Sunday, August 16, 2020

Mapping tutorial: Serpent Coast (part 3)

I'm drawing a map of the Serpent Coast, a rugged country from a campaign I'm writing up called The Legend of Copper IslePart 1 showed the steps for drawing a coastline full of fjords, then in part 2 we added rivers and mountains and started labeling.

(One small change: I noticed a much better site for the house of Flying Bar Goose, so I moved it.)

For the next step, we're going to be adding ground cover and labels together.  In this style, ground cover is shown with scattered symbols, so little trees scattered around the landscape indicate forested terrain.  We're not going to blanket the entire map with trees -- like the mountains, we want just enough to show that this is a forested region, not so many that the map is too dense to understand.

The trees themselves are fairly simple: some jagged edges, a fat trunk, and a few quick lines for shadows.

Because the symbols for ground cover don't need to be in precise locations, we can move them around as needed to make room for labels.

If you're drawing this on paper, you might need to plan ahead a bit more carefully.  Since I'm working in Photoshop, I'll just toss down some symbols and move them around later if needed.

With just a few scattered trees we can convey the idea that this entire island group is forested.  To make sure people don't interpret blank as plains, grasslands are marked with tufts of grass.  Little dots mark sandy areas.

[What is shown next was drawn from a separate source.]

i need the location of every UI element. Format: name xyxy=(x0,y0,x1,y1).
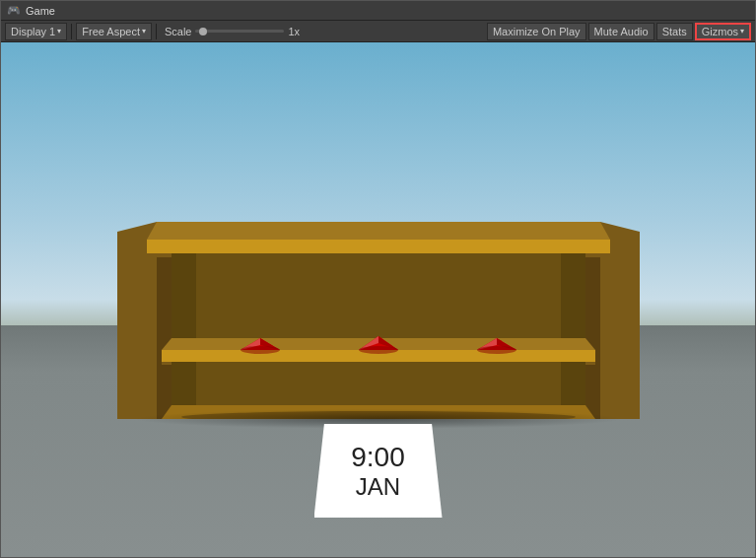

A few of the more important islands need to be named.  Island names sometimes go on the island itself and sometimes jut out into the adjacent water.  Because of how dense this map is, all the island names will go out on the water.

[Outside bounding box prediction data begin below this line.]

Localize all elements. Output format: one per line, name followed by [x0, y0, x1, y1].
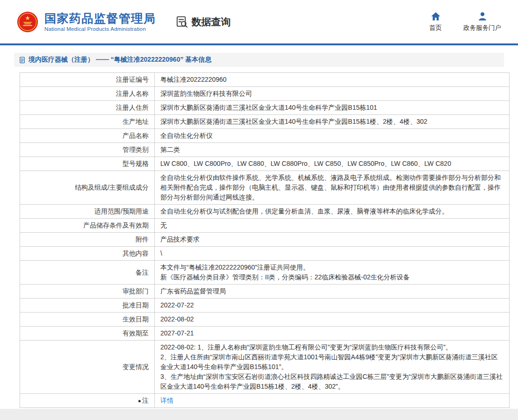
person-icon	[477, 11, 488, 21]
row-value: 深圳市大鹏新区葵涌街道三溪社区金业大道140号生命科学产业园B15栋1楼、2楼、…	[155, 115, 510, 129]
breadcrumb-text: 境内医疗器械（注册） —— “粤械注准20222220960” 基本信息	[29, 56, 211, 64]
row-label: 备注	[20, 261, 155, 285]
data-query-label: 数据查询	[192, 15, 231, 28]
row-value: \	[155, 247, 510, 261]
row-value: 全自动生化分析仪	[155, 129, 510, 143]
row-label: 有效期至	[20, 327, 155, 341]
row-label-text: 注册人住所	[116, 104, 149, 111]
row-label: 审批部门	[20, 285, 155, 299]
row-label-text: 产品储存条件及有效期	[83, 221, 149, 229]
header-divider	[0, 43, 518, 45]
row-label-text: 管理类别	[122, 146, 149, 153]
note-icon: ●	[138, 398, 141, 404]
row-label: 其他内容	[20, 247, 155, 261]
row-label-text: 注册证编号	[116, 76, 149, 83]
row-label: 结构及组成/主要组成成分	[20, 171, 155, 205]
nav-home[interactable]: 首页	[429, 11, 442, 32]
breadcrumb: 境内医疗器械（注册） —— “粤械注准20222220960” 基本信息	[14, 53, 504, 67]
row-value: 全自动生化分析仪由软件操作系统、光学系统、机械系统、液路及电子系统组成。检测动作…	[155, 171, 510, 205]
row-label: 附件	[20, 233, 155, 247]
footer-strip	[0, 409, 518, 420]
row-value: 详情	[155, 394, 510, 408]
row-value: LW C800、LW C800Pro、LW C880、LW C880Pro、LW…	[155, 157, 510, 171]
table-row: 注册人名称深圳蓝韵生物医疗科技有限公司	[20, 87, 510, 101]
nav-portal[interactable]: 政务服务门户	[463, 11, 501, 32]
table-row: 生效日期2022-08-02	[20, 313, 510, 327]
row-label-text: 备注	[136, 269, 149, 276]
home-icon	[431, 11, 441, 21]
row-label-text: 批准日期	[122, 301, 149, 309]
detail-table-body: 注册证编号粤械注准20222220960注册人名称深圳蓝韵生物医疗科技有限公司注…	[20, 73, 510, 408]
row-value: 2027-07-21	[155, 327, 510, 341]
data-query-icon	[176, 15, 188, 28]
row-label-text: 生效日期	[122, 315, 149, 323]
table-row: 审批部门广东省药品监督管理局	[20, 285, 510, 299]
table-row: 注册人住所深圳市大鹏新区葵涌街道三溪社区金业大道140号生命科学产业园B15栋1…	[20, 101, 510, 115]
row-value: 2022-08-02: 1、注册人名称由“深圳蓝韵生物工程有限公司”变更为“深圳…	[155, 341, 510, 394]
row-value: 2022-08-02	[155, 313, 510, 327]
row-label: 产品名称	[20, 129, 155, 143]
page: 国家药品监督管理局 National Medical Products Admi…	[0, 0, 518, 420]
row-label-text: 变更情况	[122, 363, 149, 370]
row-label-text: 有效期至	[122, 329, 149, 337]
row-label: ●注	[20, 394, 155, 408]
national-emblem-logo	[17, 11, 38, 33]
table-row: 有效期至2027-07-21	[20, 327, 510, 341]
row-label: 批准日期	[20, 299, 155, 313]
table-row: 变更情况2022-08-02: 1、注册人名称由“深圳蓝韵生物工程有限公司”变更…	[20, 341, 510, 394]
document-icon	[19, 57, 26, 64]
table-row: 管理类别第二类	[20, 143, 510, 157]
row-label: 适用范围/预期用途	[20, 205, 155, 219]
row-label-text: 审批部门	[122, 287, 149, 295]
row-label: 生效日期	[20, 313, 155, 327]
detail-table: 注册证编号粤械注准20222220960注册人名称深圳蓝韵生物医疗科技有限公司注…	[20, 72, 510, 408]
row-label: 注册人住所	[20, 101, 155, 115]
row-label: 型号规格	[20, 157, 155, 171]
table-row: 备注本文件与“粤械注准20222220960”注册证共同使用。 新《医疗器械分类…	[20, 261, 510, 285]
row-value: 粤械注准20222220960	[155, 73, 510, 87]
table-row: 型号规格LW C800、LW C800Pro、LW C880、LW C880Pr…	[20, 157, 510, 171]
row-label-text: 结构及组成/主要组成成分	[75, 184, 149, 191]
row-label: 生产地址	[20, 115, 155, 129]
agency-name-cn: 国家药品监督管理局	[44, 12, 156, 25]
row-label: 变更情况	[20, 341, 155, 394]
row-value: 本文件与“粤械注准20222220960”注册证共同使用。 新《医疗器械分类目录…	[155, 261, 510, 285]
table-row: 批准日期2022-07-22	[20, 299, 510, 313]
row-label-text: 型号规格	[122, 160, 149, 167]
row-value: 第二类	[155, 143, 510, 157]
table-row: ●注详情	[20, 394, 510, 408]
table-row: 生产地址深圳市大鹏新区葵涌街道三溪社区金业大道140号生命科学产业园B15栋1楼…	[20, 115, 510, 129]
row-label-text: 生产地址	[122, 118, 149, 125]
row-value: 产品技术要求	[155, 233, 510, 247]
row-label: 注册证编号	[20, 73, 155, 87]
data-query-tab[interactable]: 数据查询	[176, 15, 231, 28]
row-label-text: 附件	[136, 235, 149, 243]
table-row: 其他内容\	[20, 247, 510, 261]
row-label-text: 其他内容	[122, 249, 149, 257]
table-row: 附件产品技术要求	[20, 233, 510, 247]
table-row: 注册证编号粤械注准20222220960	[20, 73, 510, 87]
table-row: 结构及组成/主要组成成分全自动生化分析仪由软件操作系统、光学系统、机械系统、液路…	[20, 171, 510, 205]
row-label: 注册人名称	[20, 87, 155, 101]
row-label-text: 注	[142, 397, 149, 404]
nav-portal-label: 政务服务门户	[463, 24, 501, 32]
table-row: 产品储存条件及有效期无	[20, 219, 510, 233]
header-nav: 首页 政务服务门户	[429, 11, 501, 32]
site-header: 国家药品监督管理局 National Medical Products Admi…	[0, 0, 518, 43]
main-content: 境内医疗器械（注册） —— “粤械注准20222220960” 基本信息 注册证…	[0, 53, 518, 408]
detail-link[interactable]: 详情	[160, 397, 173, 404]
table-row: 适用范围/预期用途全自动生化分析仪与试剂配合使用，供定量分析血清、血浆、尿液、脑…	[20, 205, 510, 219]
row-value: 广东省药品监督管理局	[155, 285, 510, 299]
row-label: 产品储存条件及有效期	[20, 219, 155, 233]
row-label-text: 适用范围/预期用途	[94, 207, 149, 215]
row-label-text: 产品名称	[122, 132, 149, 139]
row-value: 深圳蓝韵生物医疗科技有限公司	[155, 87, 510, 101]
table-row: 产品名称全自动生化分析仪	[20, 129, 510, 143]
row-value: 2022-07-22	[155, 299, 510, 313]
row-label-text: 注册人名称	[116, 90, 149, 97]
row-label: 管理类别	[20, 143, 155, 157]
agency-name-en: National Medical Products Administration	[44, 26, 156, 32]
row-value: 深圳市大鹏新区葵涌街道三溪社区金业大道140号生命科学产业园B15栋101	[155, 101, 510, 115]
agency-title-block: 国家药品监督管理局 National Medical Products Admi…	[44, 12, 156, 32]
row-value: 全自动生化分析仪与试剂配合使用，供定量分析血清、血浆、尿液、脑脊液等样本的临床化…	[155, 205, 510, 219]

Arrows are very helpful for labeling hard-to-reach places:

Checking back on the description of the Serpent Country, let's see what we still need to add:

  • human tribe from a neighboring country -- The longhouse-dwelling Erepacho people live in the country to the south.  We'll add a few of their settlements here.
  • rope bridge at Flying Bar Goose -- I don't think there's enough room to fit it on the map.  We'll just use the description in the sidebar.
  • ruin of an ancient stone bridge -- Site of an ancient battle, near Flying Bar Goose.
  • stump of an ancient tree -- Site of another battle, near Flying Bar Goose.  We should probably have several of these stumps / fallen trees.
  • fallen ancient tree -- Place of shamanist rituals, near Bear-by-Hand.
  • large cavern -- Difficult to reach, place of healing, near Bear-by-Hand.
  • the great tree itself -- Oh, right.  That's probably important, since it's the whole reason why this country is in the adventure.

Let's start by drawing the great tree, then a stump and a fallen log of the same kind.  The tree itself is supposed to be incredibly massive, larger than anything in the real world.  Maybe we'll try making it three times the height of the tree symbols on the map now.

The broken bridge from the ancient kingdom is on what's left of their road network in this region (shown with a dotted line).  I decided to put one of their big stone heads here as well.

The human village of Red Hill uses a longhouse as its symbol, since that's what those humans live in.

At this point, I think we're done:

I've left plenty of space in the upper right for text about the map, as well as a scale and a key to the various symbols here.

For scale: it's around 48 miles (77 km) from Bear-by-Hand to Flying Bar Goose, making this whole country around 7,500 mi² (19,400 km²).  That's around the size of Aroostook County (Maine) or Siskiyou County (California): plenty of wide-open wilderness to wander around in, and plenty of little towns and feuds to get involved with.

I decided to try coloring it.  Not sure what I think of the result, but here it is:

That's it for this tutorial.  Let me know which of the countries from this adventure I should do the map for next.